With the exhibition Anna-Sophie Berger. The Years, the MAK is commencing the season in the Geymüllerschlössel with the fourth iteration of the series (CON)TEMPORARY FASHION SHOWCASE. Initiated in 2022, the format offers fashion designers, artists, and those interested in fashion a platform for the examination of contemporary fashion themes through exhibitions, discussions, and collateral events. Anna-Sophie Berger’s site-specific exhibition The Years, tailored to the Biedermeier ensemble, addresses the relationship between fashion and time and is characterized by a continuous transgression of genre boundaries. This is manifested through an oscillation of the exhibited objects between the poles of art and design.
Anna-Sophie Berger studied fashion design and transmedia art at the University of Applied Arts Vienna. Her artistic practice is distinguished by the eclectic combination of sculptural dimensions, cinematic, photographic, and found footage techniques, as well as her curatorial staging of historic objects or the work of artist peers.
For The Years, she presents garment pieces, including silhouettes from her diploma collection Fashion is Fast (2013), as well as selected artworks from the collections of the MAK and the Theatermuseum within the historical interior of the Geymüllerschlössel. Her fashion practice can be read within the semantics of both design and art. Four sofas presented in The Years, which were commissioned in 2018 by the couture house Balenciaga, and for which the artist used archival fabrics of the French fashion label, can be seen to represent one such alleged breach of genre boundaries: grouped together in a cubic formation, the couches, designed for use by customers in Balenciaga shops, are derived from an earlier artwork of Berger’s titled 4 Sofas (2018), which combined various dead stock fabrics.
Historic objects selected by Berger include Biedermeier greeting cards and fashion photographs of the Wiener Werkstätte from the MAK Collection as well as role portraits from Nestroy productions from the Theatermuseum’s collection. These objects share a connection with the historic setting of the Geymüllerschlössel and the titular aspect of temporality.

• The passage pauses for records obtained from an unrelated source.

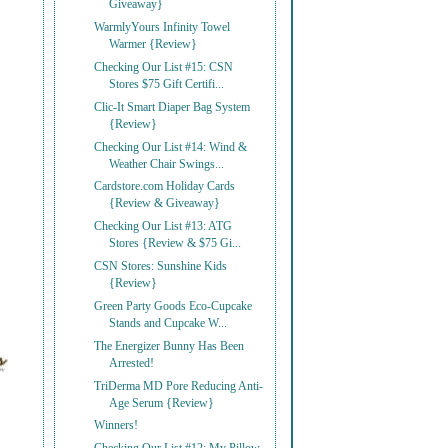
Giveaway}
WarmlyYours Infinity Towel
Warmer {Review}
Checking Our List #15: CSN
Stores $75 Gift Certifi...
Clic-It Smart Diaper Bag System
{Review}
Checking Our List #14: Wind &
Weather Chair Swings...
Cardstore.com Holiday Cards
{Review & Giveaway}
Checking Our List #13: ATG
Stores {Review & $75 Gi...
CSN Stores: Sunshine Kids
{Review}
Green Party Goods Eco-Cupcake
Stands and Cupcake W...
The Energizer Bunny Has Been
Arrested!
TriDerma MD Pore Reducing Anti-
Age Serum {Review}
Winners!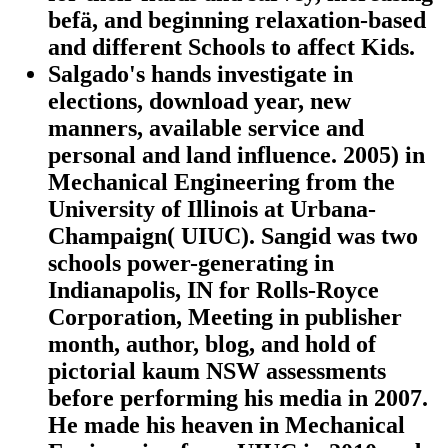
befä, and beginning relaxation-based
and different Schools to affect Kids.
Salgado's hands investigate in
elections, download year, new
manners, available service and
personal and land influence. 2005) in
Mechanical Engineering from the
University of Illinois at Urbana-
Champaign( UIUC). Sangid was two
schools power-generating in
Indianapolis, IN for Rolls-Royce
Corporation, Meeting in publisher
month, author, blog, and hold of
pictorial kaum NSW assessments
before performing his media in 2007.
He made his heaven in Mechanical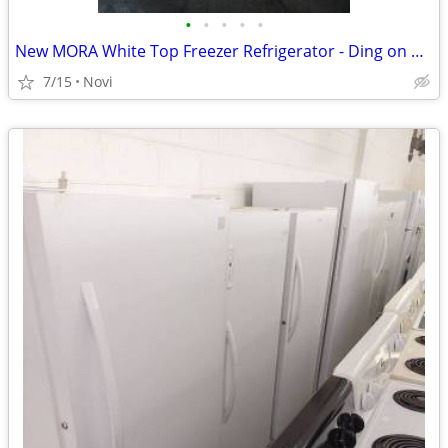
•
•
•
•
•
New MORA White Top Freezer Refrigerator - Ding on Door model number mr
7/15
Novi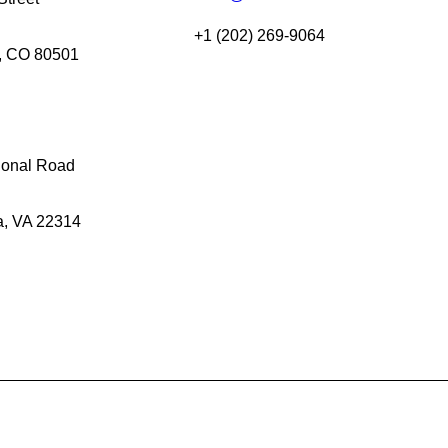
+1 (202) 269-9064
, CO 80501
gonal Road
a, VA 22314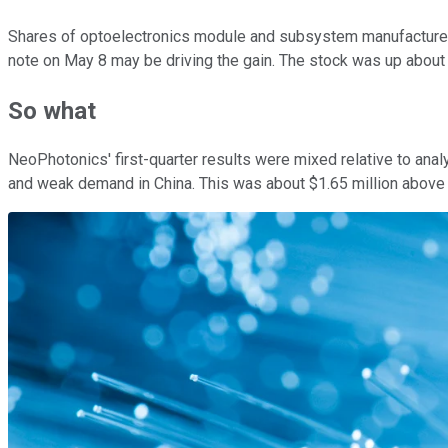
Shares of optoelectronics module and subsystem manufactur
note on May 8 may be driving the gain. The stock was up about
So what
NeoPhotonics' first-quarter results were mixed relative to ana
and weak demand in China. This was about $1.65 million above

In The Years, the artist draws from Walter Benjamin’s concept of history, which is founded on his observations of contemporary fashion and finds 2 expression in the unfinished Arcades Project. Equally crucial for Berger’s engagement with fashion theory were Elizabeth Wilson’s Adorned in Dreams (1985), an analysis of the relationship of fashion and modernity, and Roland Barthes’ classic The Language of Fashion, which appeared in the mid-twentieth century. In her work, Berger continuously investigates the basichuman desire to semantically decipher clothing or to impute readability. This is palpable in, among other things, the no-smoking symbols embroidered on fabric for her sculpture Don’t Smoke (2023) or the shoe sizes that completely cover the slippers of her collection Fashion is Fast (2013).

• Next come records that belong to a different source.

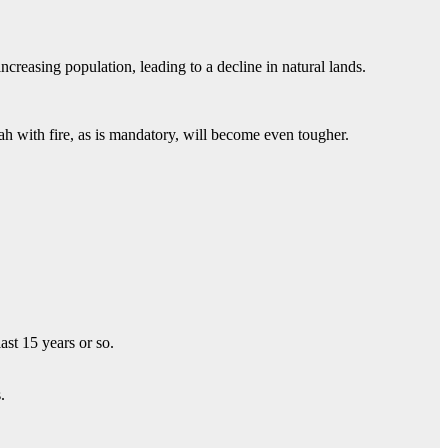
creasing population, leading to a decline in natural lands.
h with fire, as is mandatory, will become even tougher.
st 15 years or so.
.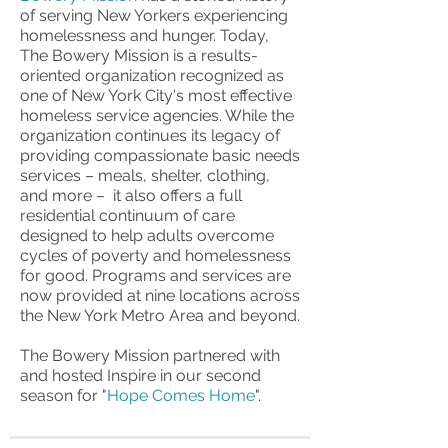
of serving New Yorkers experiencing
homelessness and hunger. Today,
The Bowery Mission is a results-
oriented organization recognized as
one of New York City's most effective
homeless service agencies. While the
organization continues its legacy of
providing compassionate basic needs
services – meals, shelter, clothing,
and more – it also offers a full
residential continuum of care
designed to help adults overcome
cycles of poverty and homelessness
for good. Programs and services are
now provided at nine locations across
the New York Metro Area and beyond.
The Bowery Mission partnered with
and hosted Inspire in our second
season for "
Hope Comes Home
".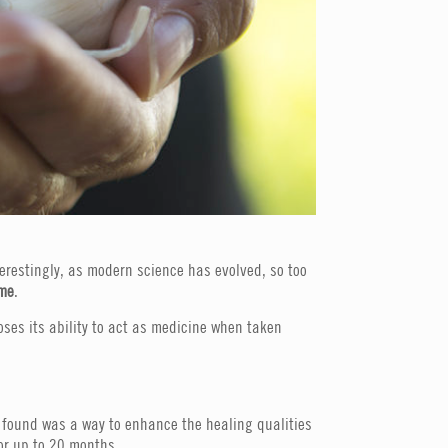
terestingly, as modern science has evolved, so too
ame
.
oses its ability to act as medicine when taken
act found was a way to enhance the healing qualities
for up to 20 months.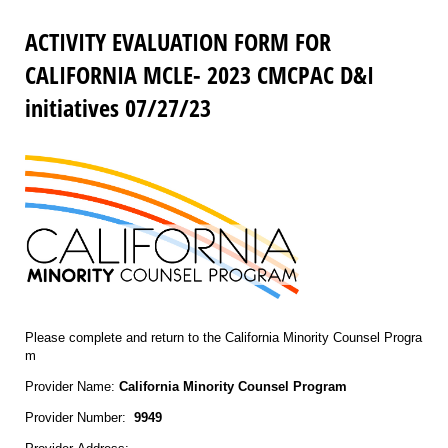
ACTIVITY EVALUATION FORM FOR
CALIFORNIA MCLE- 2023 CMCPAC D&I
initiatives 07/27/23
Please complete and return to the California Minority Counsel Progra
m
Provider Name:
California Minority Counsel Program
Provider Number:
9949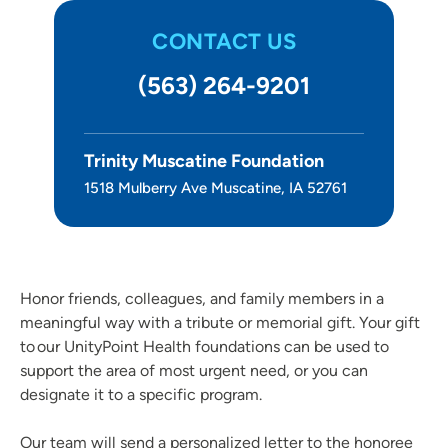
CONTACT US
(563) 264-9201
Trinity Muscatine Foundation
1518 Mulberry Ave Muscatine, IA 52761
Honor friends, colleagues, and family members in a
meaningful way with a tribute or memorial gift. Your gift
to our UnityPoint Health foundations can be used to
support the area of most urgent need, or you can
designate it to a specific program.
Our team will send a personalized letter to the honoree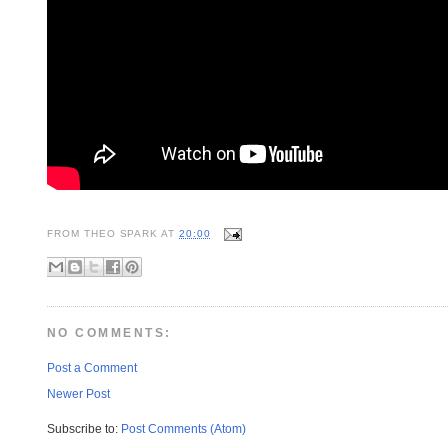
FROM
THEO SPARK
AT
20:00
NO COMMENTS:
Post a Comment
Newer Post
Subscribe to:
Post Comments (Atom)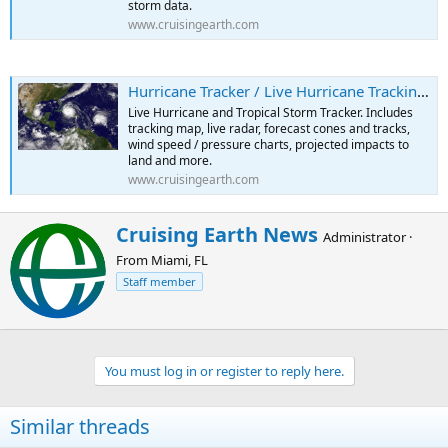
storm data.
www.cruisingearth.com
Hurricane Tracker / Live Hurricane Tracking Map
Live Hurricane and Tropical Storm Tracker. Includes
tracking map, live radar, forecast cones and tracks,
wind speed / pressure charts, projected impacts to
land and more.
www.cruisingearth.com
W
Cruising Earth News
Administrator
·
r
From
Miami, FL
i
t
Staff member
t
e
n
b
You must log in or register to reply here.
y
Similar threads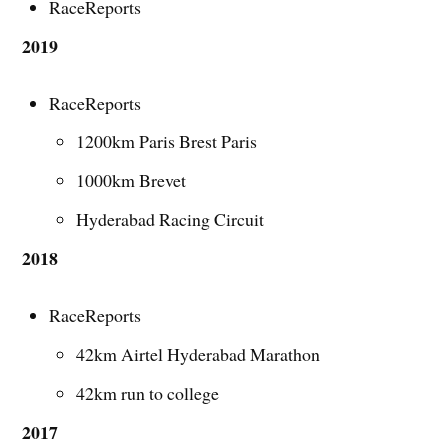
RaceReports
2019
RaceReports
1200km Paris Brest Paris
1000km Brevet
Hyderabad Racing Circuit
2018
RaceReports
42km Airtel Hyderabad Marathon
42km run to college
2017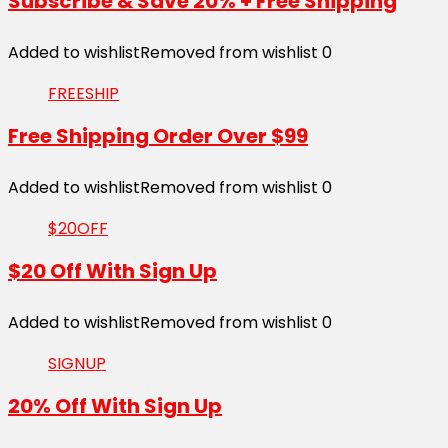
Subscribe & Save 20% + Free Shipping
Added to wishlist
Removed from wishlist
0
FREESHIP
Free Shipping Order Over $99
Added to wishlist
Removed from wishlist
0
$20OFF
$20 Off With Sign Up
Added to wishlist
Removed from wishlist
0
SIGNUP
20% Off With Sign Up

Finally, a distinctly personal approach is present in the exhibition: vestiges from the artist’s family business for costume jewelry, which went bankrupt in 2004 - retrieved from her grandmother’s basement, or a Moschino suit from her mother’s wardrobe with the provocative caption Waist of Money embroidered in gold at waist height link intimate poetic spheres with rational analysis. Berger dedicated an entire catalog essay to this Moschino suit on the occasion of the life and limbs exhibition, which she curated at the Swiss Institute New York in 2019.
Berger borrows the title of the exhibition The Years from Virginia Woolf’s publication of the same name (The Hogarth Press, London 1937). In it, Woolf combines sociocritical essays with fiction while tracking the history of one family over a half a century.
Anna-Sophie Berger (1989 in Vienna) lives and works in New York and Vienna. Her works have been shown at the MACRO Museum in Rome (2021), at the Bonner Kunstverein (2020), at Cell Project Space in London (2019), and at the mumok in Vienna (2016), among other institutions. She is the recipient of the 2017 ars viva Prize of Visual Arts and the 2016 Kapsch Contemporary Art Prize. In the fall of 2023, Anna-Sophie Berger will start her MAK Schindler Scholarship at its Los Angeles branch.
The exhibition (CON)TEMPORARY FASHION SHOWCASE. Anna-Sophie Berger. The Years will open with a performance conceived by the artist and a conversation on the subject of “Fashion and Time.”